►

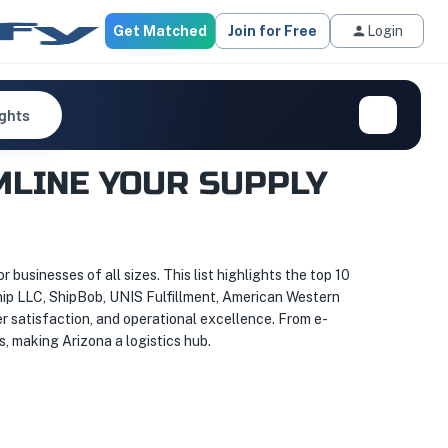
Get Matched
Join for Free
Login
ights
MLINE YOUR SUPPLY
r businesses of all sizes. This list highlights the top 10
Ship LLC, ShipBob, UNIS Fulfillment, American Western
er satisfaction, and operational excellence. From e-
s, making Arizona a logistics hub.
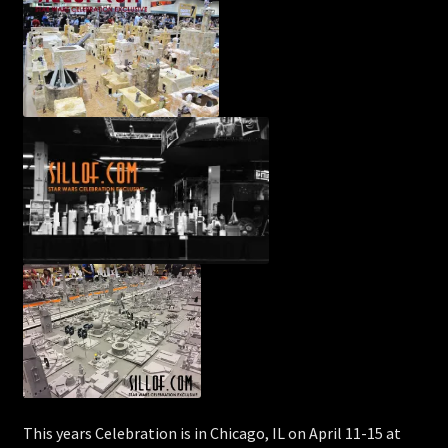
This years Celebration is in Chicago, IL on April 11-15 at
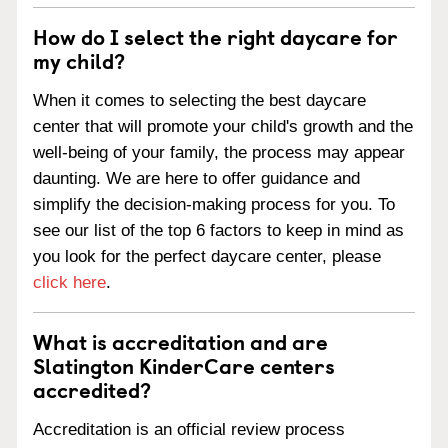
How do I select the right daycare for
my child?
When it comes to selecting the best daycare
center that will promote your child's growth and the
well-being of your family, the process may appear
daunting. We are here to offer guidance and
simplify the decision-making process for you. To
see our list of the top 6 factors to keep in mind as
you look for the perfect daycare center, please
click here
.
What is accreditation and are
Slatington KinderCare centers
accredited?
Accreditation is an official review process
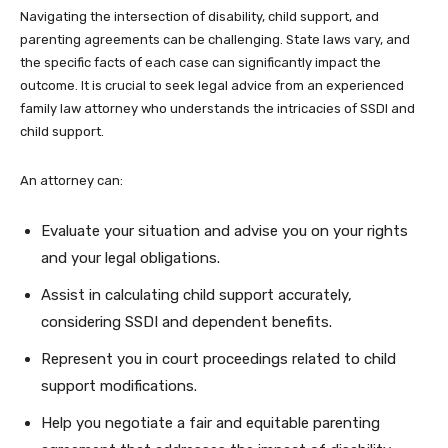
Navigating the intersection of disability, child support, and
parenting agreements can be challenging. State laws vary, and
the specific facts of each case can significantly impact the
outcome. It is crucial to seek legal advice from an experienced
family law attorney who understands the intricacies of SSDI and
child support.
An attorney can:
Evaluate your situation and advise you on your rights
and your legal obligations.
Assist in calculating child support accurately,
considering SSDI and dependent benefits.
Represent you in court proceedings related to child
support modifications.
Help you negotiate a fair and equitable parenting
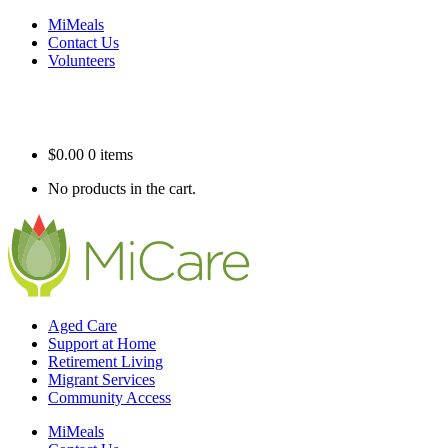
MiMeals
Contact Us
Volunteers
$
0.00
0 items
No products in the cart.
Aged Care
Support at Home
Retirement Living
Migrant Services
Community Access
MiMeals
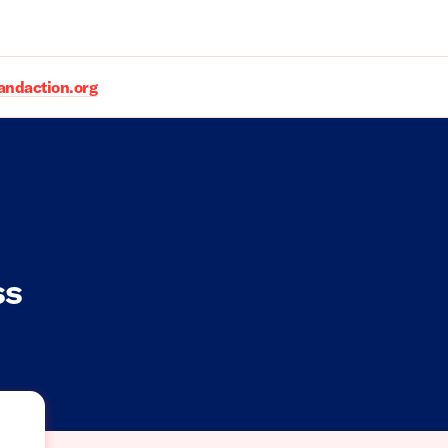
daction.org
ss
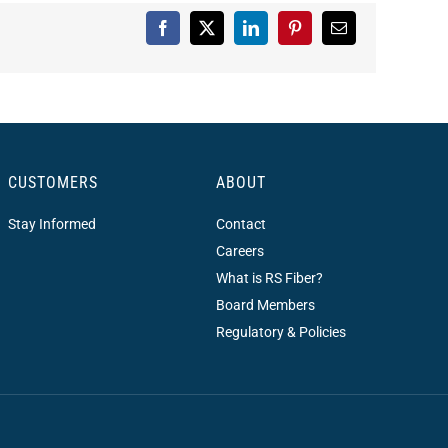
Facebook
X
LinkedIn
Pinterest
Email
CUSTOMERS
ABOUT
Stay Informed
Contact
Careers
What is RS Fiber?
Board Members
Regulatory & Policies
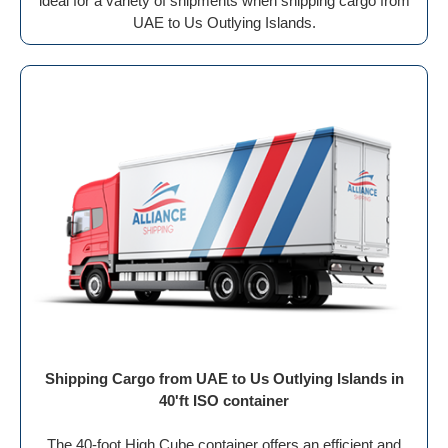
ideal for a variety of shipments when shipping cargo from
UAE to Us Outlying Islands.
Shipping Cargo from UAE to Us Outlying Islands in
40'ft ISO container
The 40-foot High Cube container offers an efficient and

◄

I'd like every record printed exactly, with the pictures left out.

▶ **SOLUTION TO THIS PROBLEM**:
Get Matched
Join for Free
Login
ights
MLINE YOUR SUPPLY
r businesses of all sizes. This list highlights the top 10
Ship LLC, ShipBob, UNIS Fulfillment, American Western
er satisfaction, and operational excellence. From e-
s, making Arizona a logistics hub.
This years Celebration is in Chicago, IL on April 11-15 at
How do I select the right daycare for
my child?
When it comes to selecting the best daycare
center that will promote your child's growth and the
well-being of your family, the process may appear
daunting. We are here to offer guidance and
simplify the decision-making process for you. To
see our list of the top 6 factors to keep in mind as
you look for the perfect daycare center, please
click here
.
What is accreditation and are
Slatington KinderCare centers
accredited?
Accreditation is an official review process
Navigating the intersection of disability, child support, and
parenting agreements can be challenging. State laws vary, and
the specific facts of each case can significantly impact the
outcome. It is crucial to seek legal advice from an experienced
family law attorney who understands the intricacies of SSDI and
child support.
An attorney can:
Evaluate your situation and advise you on your rights
and your legal obligations.
Assist in calculating child support accurately,
considering SSDI and dependent benefits.
Represent you in court proceedings related to child
support modifications.
Help you negotiate a fair and equitable parenting
MiMeals
Contact Us
Volunteers
$
0.00
0 items
No products in the cart.
Aged Care
Support at Home
Retirement Living
Migrant Services
Community Access
MiMeals
daction.org
ss
Facebook
X
LinkedIn
Pinterest
Email
CUSTOMERS
ABOUT
Stay Informed
Contact
Careers
What is RS Fiber?
Board Members
Regulatory & Policies
ideal for a variety of shipments when shipping cargo from
UAE to Us Outlying Islands.
Shipping Cargo from UAE to Us Outlying Islands in
40'ft ISO container
The 40-foot High Cube container offers an efficient and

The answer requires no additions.